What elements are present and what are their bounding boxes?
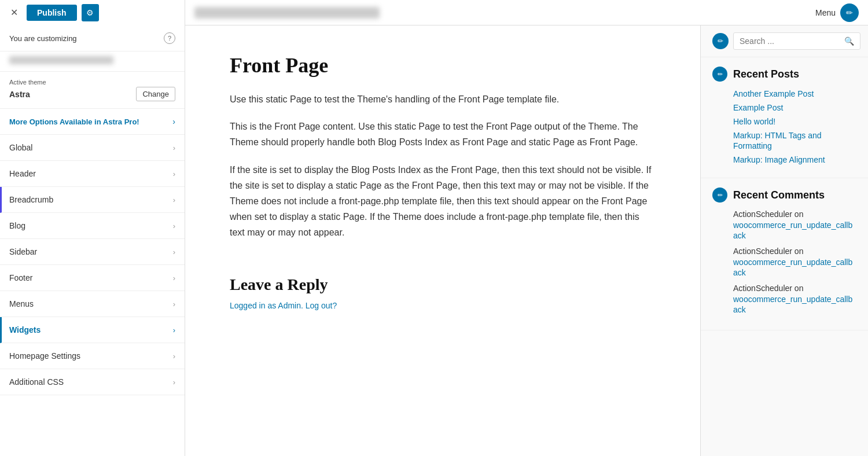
menu-label: Menu [815, 8, 836, 17]
page-paragraph: Use this static Page to test the Theme's… [230, 91, 656, 107]
site-url-blurred [194, 7, 380, 19]
sidebar-item-homepage-settings[interactable]: Homepage Settings› [0, 343, 185, 369]
top-bar: ✕ Publish ⚙ Menu ✏ [0, 0, 868, 25]
theme-name: Astra [9, 90, 30, 99]
nav-item-label: Breadcrumb [9, 195, 53, 204]
page-body: Use this static Page to test the Theme's… [230, 91, 656, 241]
page-paragraph: If the site is set to display the Blog P… [230, 162, 656, 241]
search-pencil-icon: ✏ [712, 33, 729, 49]
recent-post-link[interactable]: Another Example Post [733, 89, 814, 98]
nav-items: Global›Header›Breadcrumb›Blog›Sidebar›Fo… [0, 135, 185, 395]
main-layout: You are customizing ? Active theme Astra… [0, 25, 868, 456]
sidebar-item-additional-css[interactable]: Additional CSS› [0, 369, 185, 395]
search-icon[interactable]: 🔍 [844, 36, 854, 46]
list-item: Hello world! [733, 116, 856, 127]
right-sidebar: ✏ 🔍 ✏ Recent Posts Another Example PostE… [700, 25, 868, 456]
chevron-right-icon: › [172, 117, 175, 126]
chevron-icon: › [173, 222, 175, 230]
sidebar-item-blog[interactable]: Blog› [0, 213, 185, 239]
chevron-icon: › [173, 170, 175, 178]
comment-link-wrap: woocommerce_run_update_callback [733, 294, 856, 315]
recent-posts-pencil-icon: ✏ [712, 67, 727, 82]
chevron-icon: › [173, 326, 175, 334]
list-item: Another Example Post [733, 89, 856, 99]
reply-section: Leave a Reply Logged in as Admin. Log ou… [230, 275, 656, 310]
recent-posts-widget: ✏ Recent Posts Another Example PostExamp… [701, 57, 868, 178]
comment-link-wrap: woocommerce_run_update_callback [733, 220, 856, 241]
logged-in-link[interactable]: Logged in as Admin. [230, 301, 303, 310]
top-bar-right: Menu ✏ [806, 3, 868, 22]
chevron-icon: › [173, 274, 175, 282]
list-item: Markup: Image Alignment [733, 155, 856, 165]
recent-comments-title-row: ✏ Recent Comments [712, 187, 856, 203]
comment-author: ActionScheduler on [733, 284, 856, 293]
chevron-icon: › [173, 378, 175, 387]
nav-item-label: Sidebar [9, 247, 37, 256]
logout-link[interactable]: Log out? [306, 301, 337, 310]
help-icon[interactable]: ? [164, 32, 175, 44]
page-title: Front Page [230, 53, 656, 78]
recent-comments-pencil-icon: ✏ [712, 187, 727, 203]
page-paragraph: This is the Front Page content. Use this… [230, 119, 656, 150]
comment-link[interactable]: woocommerce_run_update_callback [733, 295, 852, 314]
theme-section: Active theme Astra Change [0, 72, 185, 109]
change-theme-button[interactable]: Change [136, 87, 175, 101]
comment-link-wrap: woocommerce_run_update_callback [733, 257, 856, 278]
site-name-section [0, 52, 185, 72]
search-input-wrap: 🔍 [733, 32, 860, 50]
nav-item-label: Widgets [9, 325, 41, 334]
recent-post-link[interactable]: Markup: Image Alignment [733, 155, 825, 164]
edit-icon[interactable]: ✏ [840, 3, 859, 22]
astra-pro-label: More Options Available in Astra Pro! [9, 117, 139, 126]
recent-posts-title-row: ✏ Recent Posts [712, 67, 856, 82]
recent-posts-title: Recent Posts [733, 68, 799, 80]
gear-button[interactable]: ⚙ [82, 4, 99, 21]
recent-comments-title: Recent Comments [733, 189, 825, 201]
recent-comments-list: ActionScheduler onwoocommerce_run_update… [712, 209, 856, 315]
preview-bar [185, 7, 806, 19]
top-bar-left: ✕ Publish ⚙ [0, 0, 185, 25]
preview-inner: Front Page Use this static Page to test … [211, 25, 674, 338]
search-widget: ✏ 🔍 [701, 25, 868, 57]
sidebar-item-global[interactable]: Global› [0, 135, 185, 161]
nav-item-label: Menus [9, 299, 34, 308]
preview-content: Front Page Use this static Page to test … [185, 25, 700, 456]
chevron-icon: › [173, 352, 175, 361]
publish-button[interactable]: Publish [27, 5, 77, 21]
sidebar-item-sidebar[interactable]: Sidebar› [0, 239, 185, 265]
recent-post-link[interactable]: Example Post [733, 103, 783, 112]
astra-pro-item[interactable]: More Options Available in Astra Pro! › [0, 109, 185, 135]
search-input[interactable] [740, 36, 841, 46]
list-item: ActionScheduler onwoocommerce_run_update… [712, 284, 856, 315]
nav-item-label: Blog [9, 221, 25, 230]
preview-area: Front Page Use this static Page to test … [185, 25, 700, 456]
chevron-icon: › [173, 196, 175, 204]
comment-author: ActionScheduler on [733, 209, 856, 219]
theme-label: Active theme [9, 79, 175, 86]
comment-author: ActionScheduler on [733, 247, 856, 256]
recent-post-link[interactable]: Hello world! [733, 117, 775, 126]
recent-post-link[interactable]: Markup: HTML Tags and Formatting [733, 131, 822, 150]
nav-item-label: Global [9, 143, 32, 152]
chevron-icon: › [173, 300, 175, 308]
comment-link[interactable]: woocommerce_run_update_callback [733, 220, 852, 240]
nav-item-label: Footer [9, 273, 32, 282]
recent-posts-list: Another Example PostExample PostHello wo… [712, 89, 856, 165]
chevron-icon: › [173, 144, 175, 152]
list-item: ActionScheduler onwoocommerce_run_update… [712, 209, 856, 241]
close-button[interactable]: ✕ [6, 5, 22, 21]
list-item: Markup: HTML Tags and Formatting [733, 130, 856, 151]
sidebar-item-menus[interactable]: Menus› [0, 291, 185, 317]
sidebar-item-header[interactable]: Header› [0, 161, 185, 187]
sidebar-item-breadcrumb[interactable]: Breadcrumb› [0, 187, 185, 213]
customizer-sidebar: You are customizing ? Active theme Astra… [0, 25, 185, 456]
chevron-icon: › [173, 248, 175, 256]
comment-link[interactable]: woocommerce_run_update_callback [733, 258, 852, 277]
theme-row: Astra Change [9, 87, 175, 101]
sidebar-item-footer[interactable]: Footer› [0, 265, 185, 291]
sidebar-header: You are customizing ? [0, 25, 185, 52]
leave-reply-title: Leave a Reply [230, 275, 656, 294]
sidebar-item-widgets[interactable]: Widgets› [0, 317, 185, 343]
list-item: Example Post [733, 102, 856, 113]
logged-in-text: Logged in as Admin. Log out? [230, 301, 656, 310]
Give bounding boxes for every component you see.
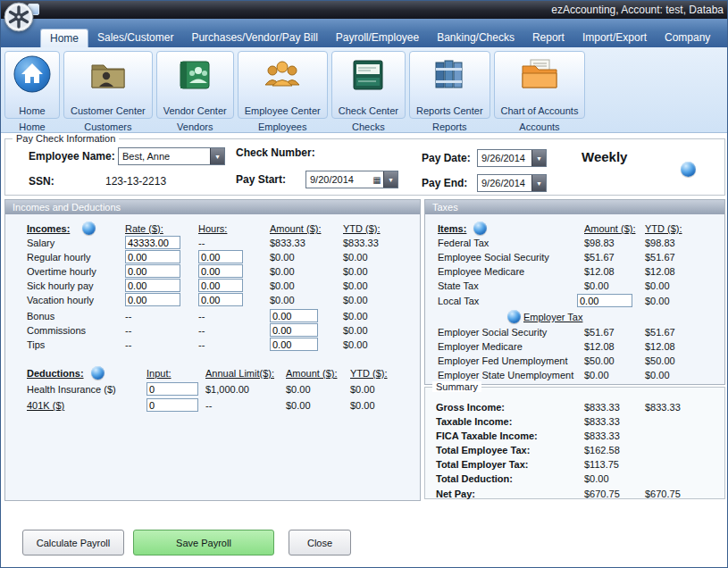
tab-payroll-employee[interactable]: Payroll/Employee [327,29,428,47]
deduction-row-limit: -- [205,400,212,411]
tax-row-amount: $0.00 [584,370,609,380]
tax-local-amount-input[interactable] [577,294,632,307]
pay-start-label: Pay Start: [236,173,286,186]
home-icon [12,54,53,95]
income-salary-rate-input[interactable] [125,236,180,249]
income-row-name: Salary [27,238,54,248]
tab-purchases-vendor[interactable]: Purchases/Vendor/Pay Bill [182,29,326,47]
tax-items-help-icon[interactable] [473,221,487,235]
tab-home[interactable]: Home [40,29,88,47]
paycheck-help-icon[interactable] [681,162,696,177]
toolbar-item-title: Vendor Center [163,105,227,116]
tax-row-ytd: $51.67 [645,252,675,263]
income-bonus-amount-input[interactable] [270,309,318,322]
toolbar-item-vendor-center[interactable]: Vendor Center [156,51,234,119]
deduction-health-insurance-input[interactable] [146,382,198,396]
deduction-401k-link[interactable]: 401K ($) [27,400,64,411]
toolbar-item-employee-center[interactable]: Employee Center [238,51,328,119]
employee-name-select[interactable]: Best, Anne ▼ [118,147,225,165]
tax-row-amount: $12.08 [584,266,615,277]
income-vacation-rate-input[interactable] [125,293,180,306]
income-sick-rate-input[interactable] [125,279,180,292]
income-row-ytd: $0.00 [343,266,368,277]
calculate-payroll-button[interactable]: Calculate Payroll [22,530,124,555]
tax-row-name: Employer Medicare [438,341,523,352]
deduction-row-name: Health Insurance ($) [27,384,116,395]
employer-tax-help-icon[interactable] [507,310,521,323]
tax-row-amount: $51.67 [584,327,615,338]
menu-tabs: Home Sales/Customer Purchases/Vendor/Pay… [40,29,728,47]
pay-date-select[interactable]: 9/26/2014 ▼ [477,149,547,167]
check-center-icon [347,54,389,95]
chevron-down-icon: ▼ [210,148,224,164]
toolbar-item-title: Home [19,105,45,116]
income-vacation-hours-input[interactable] [198,293,243,306]
summary-row-amount: $833.33 [584,430,620,441]
toolbar-item-title: Employee Center [245,105,321,116]
income-row-name: Sick hourly pay [27,280,94,291]
tab-sales-customer[interactable]: Sales/Customer [88,29,182,47]
check-number-label: Check Number: [236,146,315,159]
income-row-name: Overtime hourly [27,266,96,277]
tax-row-amount: $12.08 [584,341,615,352]
income-overtime-rate-input[interactable] [125,264,180,278]
tax-row-ytd: $12.08 [645,341,675,352]
close-button[interactable]: Close [289,530,351,555]
toolbar-item-customer-center[interactable]: Customer Center [63,51,153,119]
income-row-hours: -- [198,238,205,248]
pay-end-select[interactable]: 9/26/2014 ▼ [477,174,547,192]
summary-row-name: Gross Income: [436,402,505,413]
income-row-ytd: $833.33 [343,238,379,248]
income-overtime-hours-input[interactable] [198,264,243,278]
income-col-amount: Amount ($): [270,223,321,234]
save-payroll-button[interactable]: Save Payroll [133,530,274,555]
menubar: Home Sales/Customer Purchases/Vendor/Pay… [1,19,727,47]
app-window: ezAccounting, Account: test, Databa Home… [0,0,728,568]
deductions-label: Deductions: [27,368,84,379]
toolbar-item-home[interactable]: Home [4,51,60,119]
toolbar-item-title: Reports Center [416,105,483,116]
pay-start-picker[interactable]: 9/20/2014 ▦ ▼ [305,171,398,188]
toolbar-item-caption: Accounts [519,121,559,132]
chevron-down-icon: ▼ [383,171,397,188]
toolbar-item-check-center[interactable]: Check Center [331,51,406,119]
income-row-hours: -- [198,311,205,322]
deduction-401k-input[interactable] [146,398,198,412]
toolbar-col-employee: Employee Center Employees [238,51,328,132]
tax-row-ytd: $12.08 [645,266,675,277]
calendar-icon: ▦ [371,175,383,185]
summary-row-amount: $833.33 [584,416,620,427]
income-row-ytd: $0.00 [343,311,368,322]
deduction-row-ytd: $0.00 [350,400,375,411]
ssn-value: 123-13-2213 [105,175,166,188]
tab-banking-checks[interactable]: Banking/Checks [428,29,523,47]
tab-help[interactable]: Help [719,29,728,47]
income-col-rate: Rate ($): [125,223,163,234]
titlebar[interactable]: ezAccounting, Account: test, Databa [1,1,727,19]
tax-row-name: Local Tax [438,296,479,306]
tax-items-label: Items: [438,223,466,234]
tax-row-amount: $50.00 [584,355,615,366]
income-regular-hours-input[interactable] [198,250,243,263]
income-commissions-amount-input[interactable] [270,323,318,337]
toolbar-item-caption: Customers [84,121,131,132]
tax-row-ytd: $50.00 [645,355,675,366]
navigation-orb-button[interactable] [4,2,34,32]
pay-date-value: 9/26/2014 [478,153,531,163]
incomes-help-icon[interactable] [82,221,96,235]
income-sick-hours-input[interactable] [198,279,243,292]
income-regular-rate-input[interactable] [125,250,180,263]
toolbar-item-chart-of-accounts[interactable]: Chart of Accounts [494,51,586,119]
toolbar-col-reports: Reports Center Reports [409,51,490,132]
incomes-label: Incomes: [27,223,70,234]
tab-company[interactable]: Company [656,29,719,47]
tab-import-export[interactable]: Import/Export [573,29,656,47]
deduction-col-ytd: YTD ($): [350,368,388,379]
income-row-ytd: $0.00 [343,280,368,291]
tax-row-name: Employer Fed Unemployment [438,355,568,366]
toolbar-item-caption: Vendors [177,121,213,132]
deductions-help-icon[interactable] [91,366,105,380]
toolbar-item-reports-center[interactable]: Reports Center [409,51,490,119]
tab-report[interactable]: Report [523,29,573,47]
income-tips-amount-input[interactable] [270,338,318,351]
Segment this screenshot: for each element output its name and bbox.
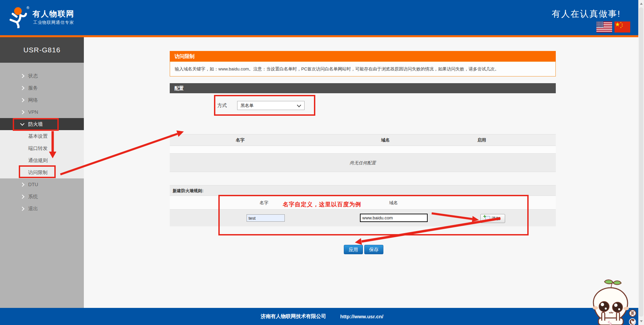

■ ■ ■ ■ ■

Work request: Copy out each line of the data that has the word "Widgets" in it.

Result of the exercise:
nav-item-label: Widgets [9, 325, 41, 334]
sidebar-item-widgets[interactable]: Widgets› [0, 317, 185, 343]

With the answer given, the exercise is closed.